The fifth adult pinewood derby race in the past three years took place Wednesday night at Carmody Irish Pub.
Didn’t know there was a derby circuit in Duluth? There is, but don’t take any of it seriously, it’s all for fun.
The derby this week was promoted as part of event founder Anthony Tschann’s 40th birthday party. It was his birthday, but he isn’t 40, he’s a 30-something. Tschann shrugged his shoulders and said 40 just sounded better.
“It’s something fun to do in a boring winter,” Tschann said of the races.
It helps that his entry, the Beer Truck, has won many of the past derbies. Carmody Irish Speedway announcer Chad Lyons talked about Tschann’s truck before it was launched down the track. He won the first year, then another, then another, he told the crowd gathered in the back room of the bar. It may be his birthday, “but we hate him.”
On Wednesday, the Beer Truck was beaten in the first heat by Forbidden Fruit.
With a $5 entry fee for each car, 28 people signed up. You could put the design of the cars into a few categories: artsy but not practical for speed, gruesome, lazy but humorously ironic (an uncarved, unadorned square block of pine with wheels), and classic speed demons.
The art of the car-making is part of the fun, Richard Rosvall said as he checked in contestants.
“What I love about this is that people who don’t consider themselves an artist end up making sculptures,” he said.
The only rule for cars is that they need four wheels, must use the pine for the main structure and must weigh five ounces or less.
There was EsCarGo, with a snail shell attached. It was easily beaten in the first heat and Lyons announced it as “EsCarSlow.” There was the Crystal Cruiser, SourPatch Extreme, Carcophagus and The Bloodmobile.
Rosvall was in Boy Scouts and raced cars in what most people think of as the traditional pinewood derby.
“It’s interesting seeing how many show up with an old scouts car,” he said. “Some are 20 to 30 years old.”
A sheepish Peter Taylor brought his old Boy Scouts car, the 21-year-old Blue Thunder, a one-time trophy winner. It didn’t make it to the finish line.
“Turning 21, he went on a bender last night,” Taylor said of the car’s sluggishness. “Actually, I should have oiled the wheels.”
Tschann is also a former Scouts racer. “It was a horrible experience,” he said. The Carmody races are a balm for that memory, he said.
Ian Koivisto manned the highly technical finish line on the 36-foot track.
“Twenty-five bucks from Radio Shack,” he said of the photo sensors that mark times on the two-lane track after the cars trip sensors at the top, like ski race timing.
It all fed into a computer Koivisto rigged up and provides “scale size” speeds that Lyons read after each heat. Is the track regulation?
“Oh, no,” Koivisto said of the steep pitch and long straightaway. “We wanted it to go fast.”
Owners of the top three cars Wednesday split the entry fee money.
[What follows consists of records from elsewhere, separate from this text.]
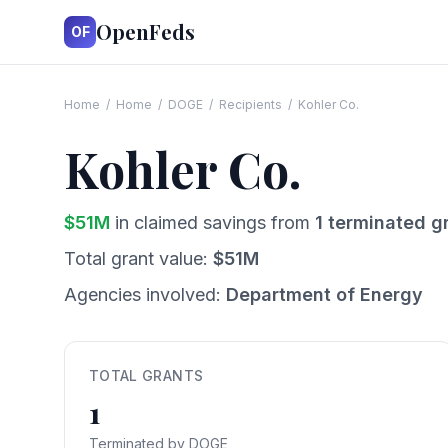
OpenFeds
OF
Home
/
Home
/
DOGE
/
Recipients
/
Kohler Co.
Kohler Co.
$
51
M
in claimed savings from
1
terminated g
Total grant value:
$
51
M
Agencies involved:
Department of Energy
TOTAL GRANTS
1
Terminated by DOGE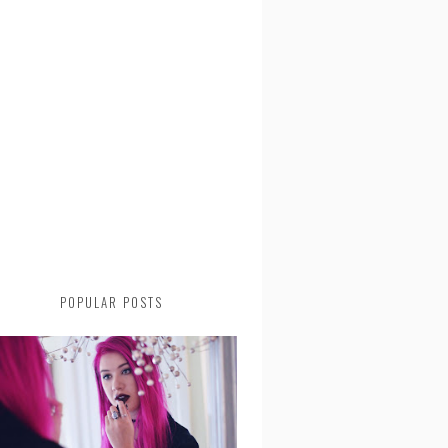
POPULAR POSTS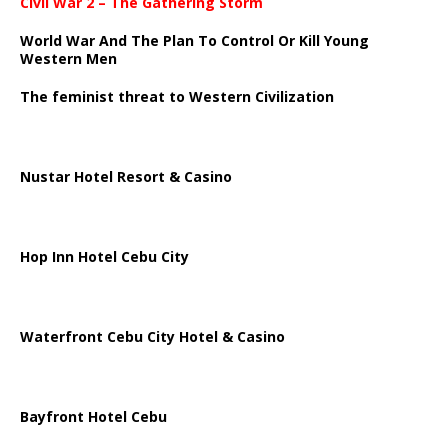
Civil War 2 – The Gathering Storm
World War And The Plan To Control Or Kill Young
Western Men
The feminist threat to Western Civilization
Nustar Hotel Resort & Casino
Hop Inn Hotel Cebu City
Waterfront Cebu City Hotel & Casino
Bayfront Hotel Cebu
There was also voting for Best in Show and Most Offensive car.
Maija Jenson was out to defeat her husband, Reid, who won the last derby with his Mean Green car. He didn’t touch it, keeping it as is for Wednesday. Maija said she spent some intensive time the past week perfecting her U-kar-lele, featuring a miniature instrument on top.
“It’s not rocket science,” she said of getting a car right for winning. “You just pretend you’re 10 years old for a week.”